У Гвидо нет старшего брата, а он ему очень нужен. Ну что ж, против такого младшего братишки я не возражаю.

— Пойдем, — сказал я, — угощу тебя мороженым, надо же как-то подсластить нашу жизнь. И убери такое страдальческое выражение с физиономии, а то вся Этна зальется слезами от жалости к тебе, и будет всемирный потоп.

Гвидо улыбнулся:

— А какое ты любишь мороженое?

Я посмотрел на него с подозрением:

— А какое ты?

— Я первый спросил!

— А будешь все время кому-нибудь подражать, хотя бы даже и мне, я тебя сам отлуплю, и никакие гекзаметры не помогут. Понял?

— Нет!

— Ты не понимаешь, зачем человеку собственная личность?

Я подставился, но Гвидо не воспользовался ситуацией — сам я на его месте ехидно спросил бы «зачем?» и посмотрел, как мой собеседник выкручивается. Это необъяснимо, ты просто чувствуешь это или не чувствуешь. Гвидо, кажется, уже что-то почувствовал, иначе не сказал бы «нет».

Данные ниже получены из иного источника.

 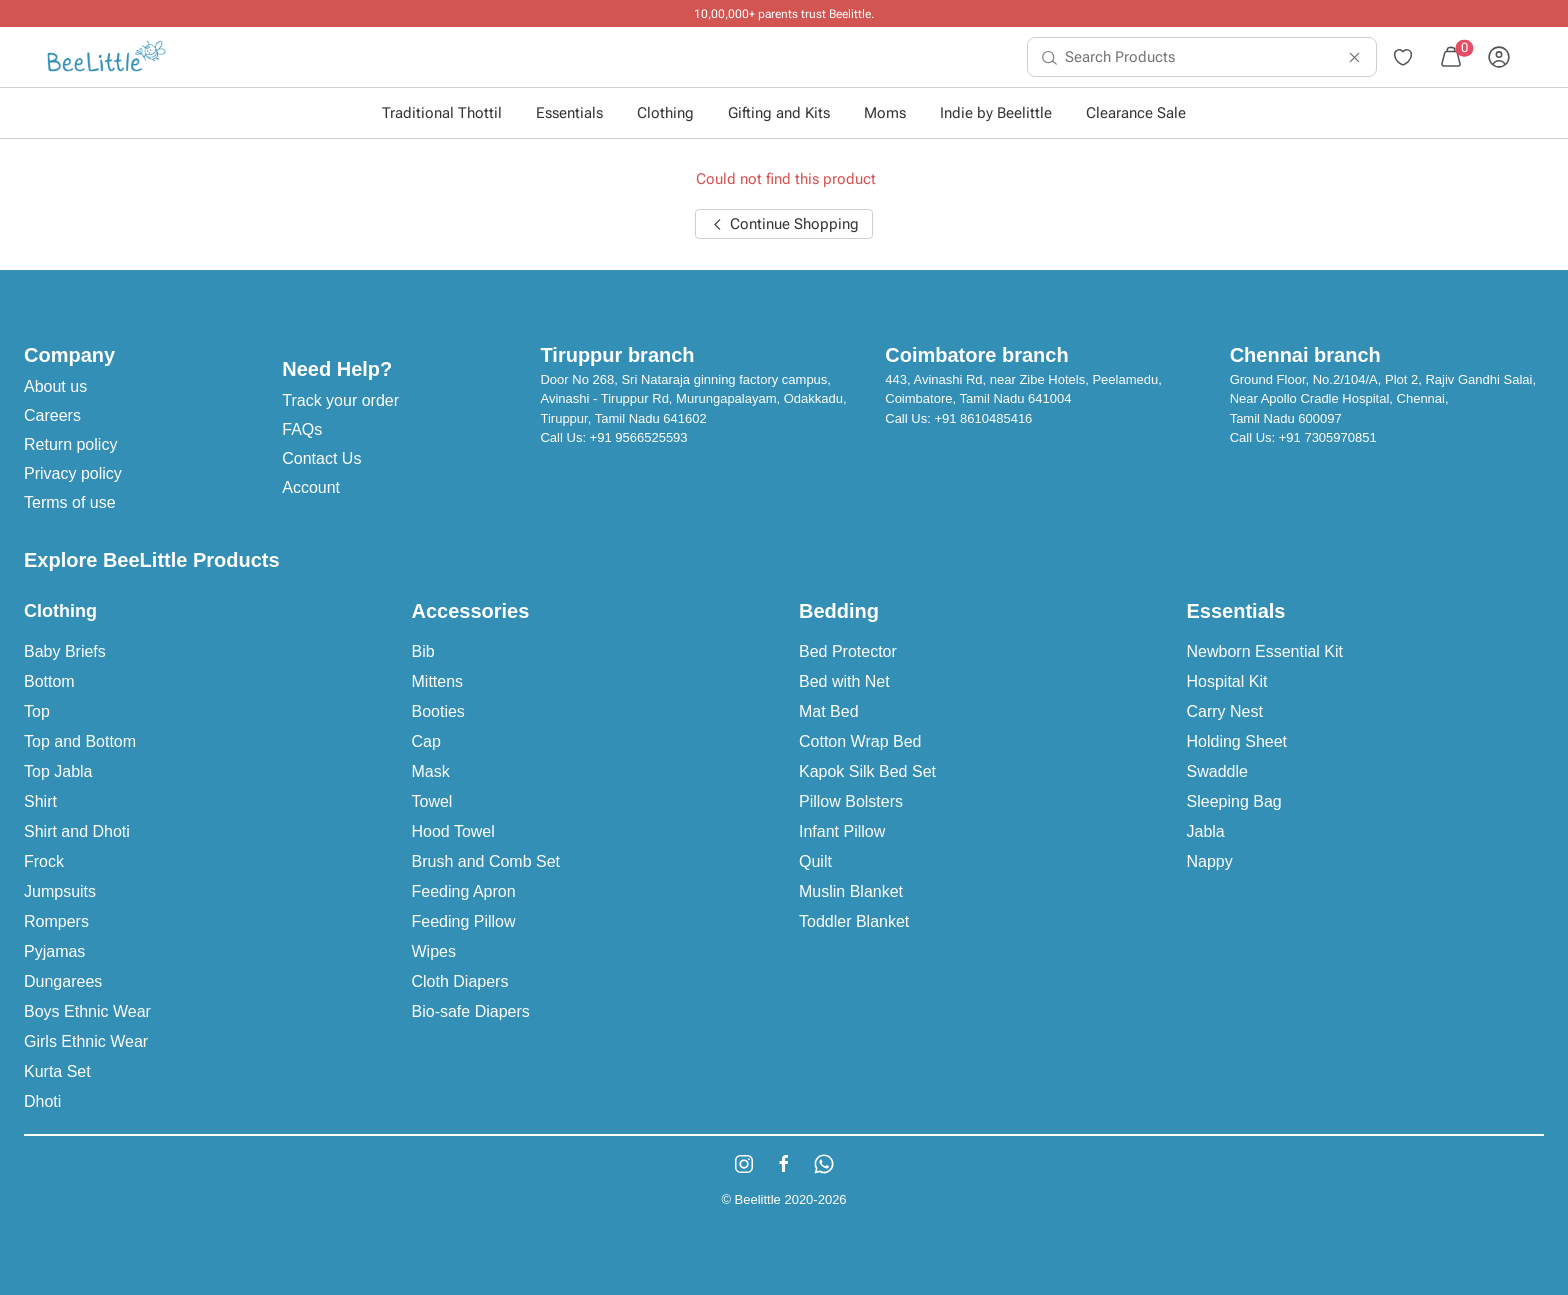 I want to click on Terms of use, so click(x=70, y=502).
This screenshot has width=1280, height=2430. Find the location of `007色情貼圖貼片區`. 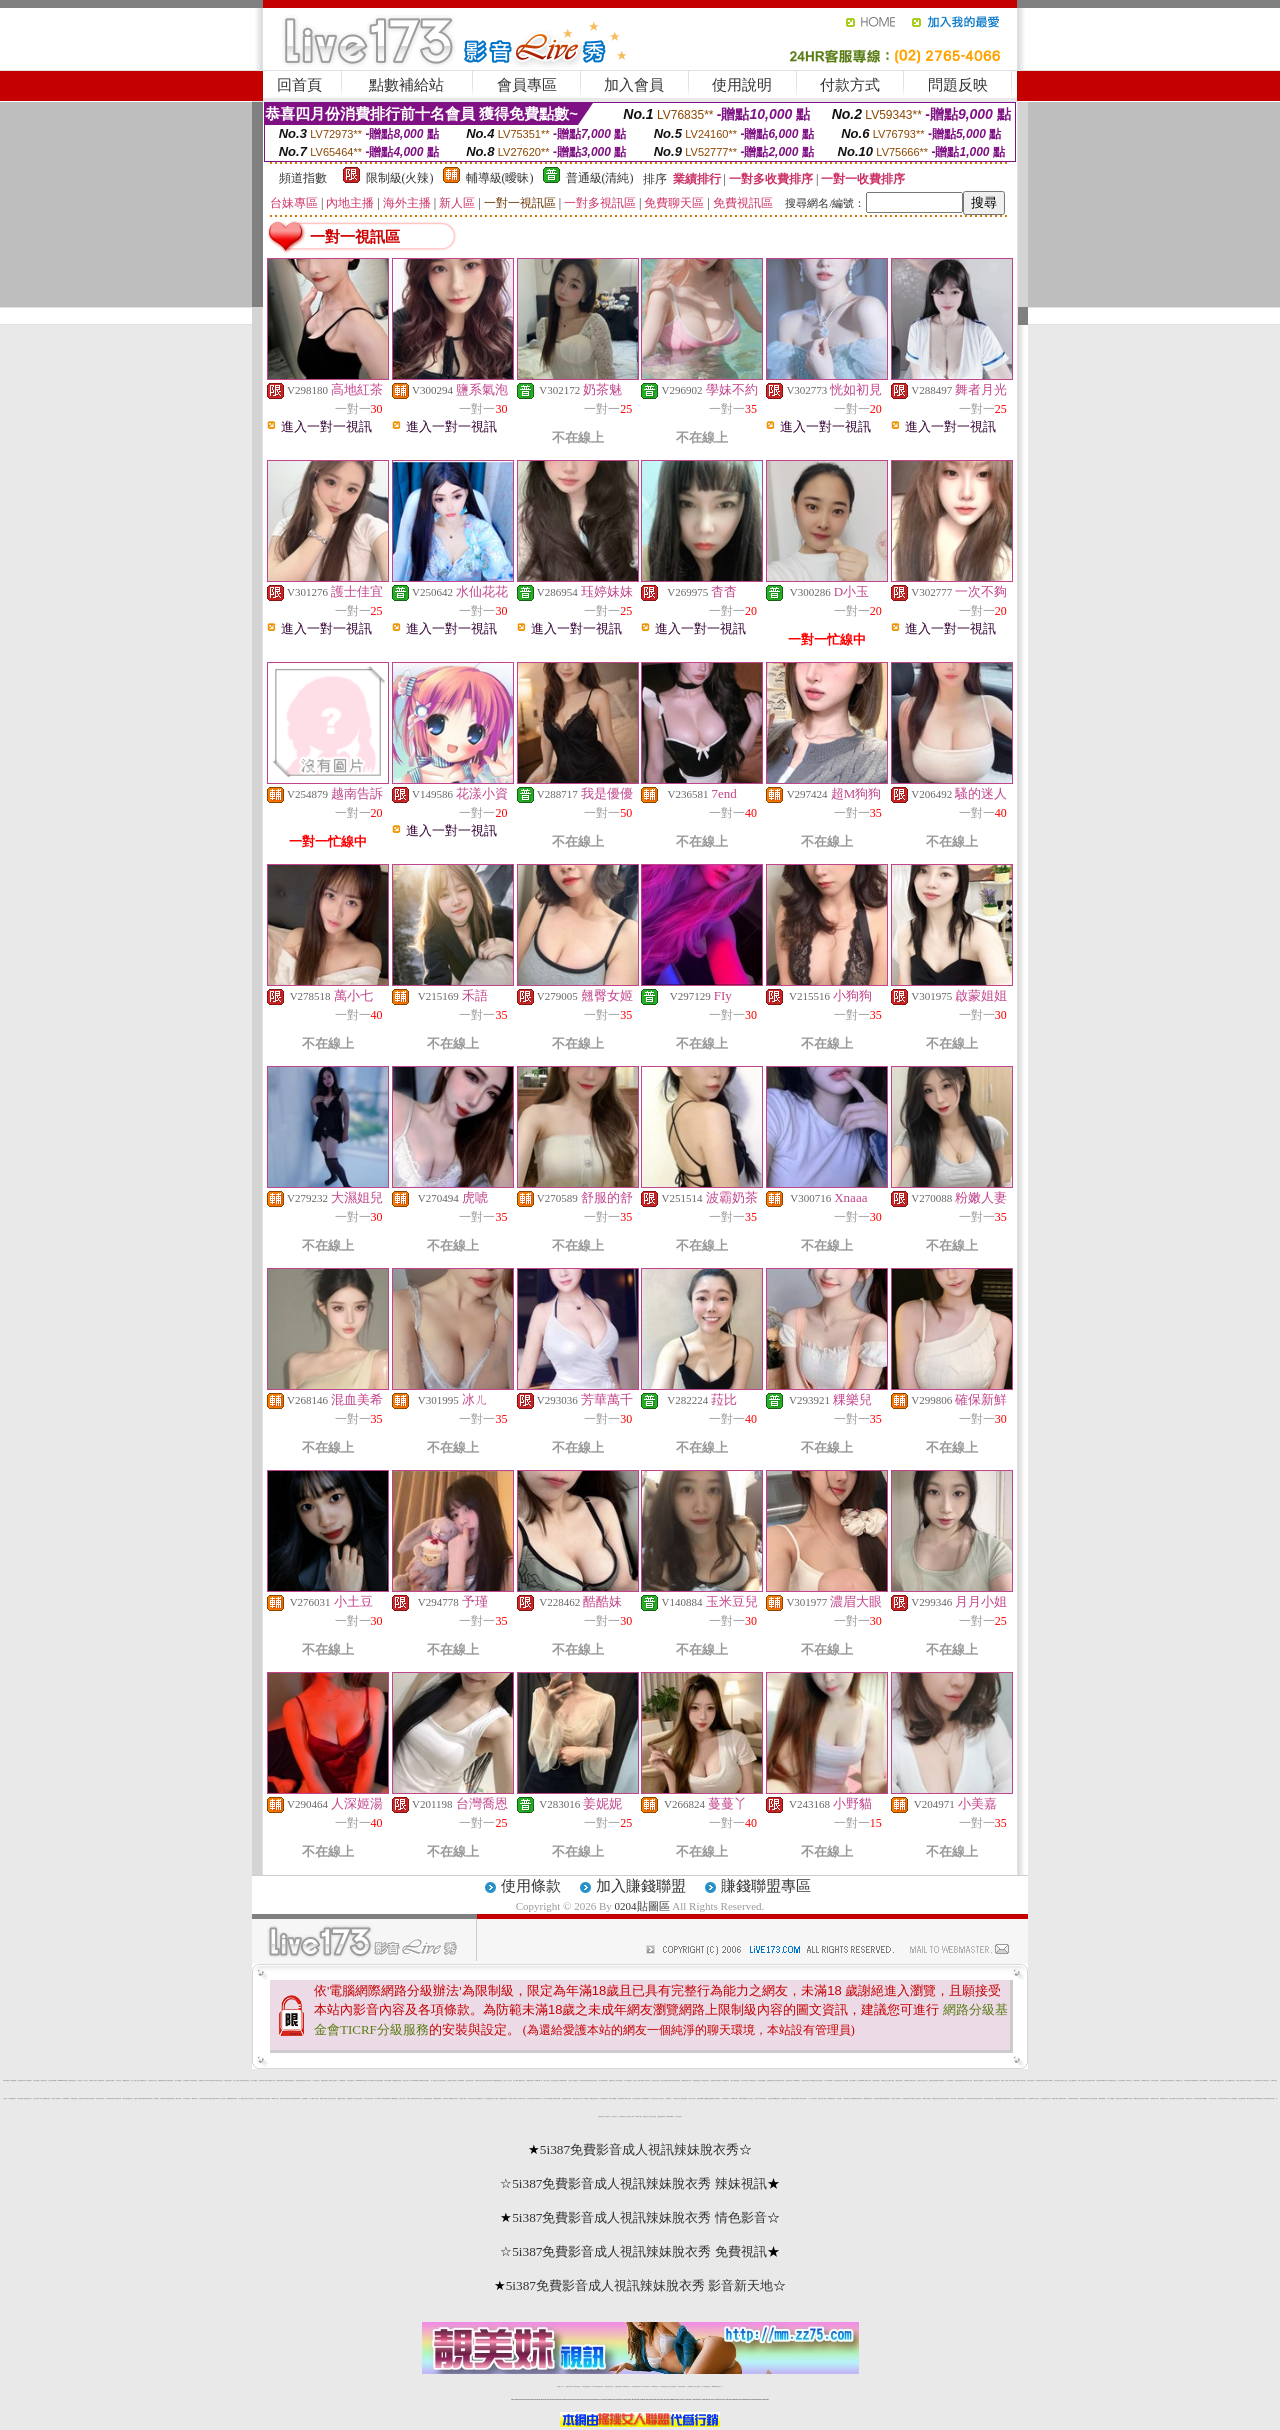 007色情貼圖貼片區 is located at coordinates (127, 2098).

— Угу, я понял, — сказал он после долгого молчания.

— И какое ты любишь мороженое?

— Не такое, какое ты!

— Плохо ты понял. Повторяю вопрос: какое ты любишь мороженое?

— Шоколадное.

— Вот! Видишь, как просто? А то я сказал бы из вредности, что не люблю только фисташковое, и лопал бы ты соленое мороженое, сладкоежка.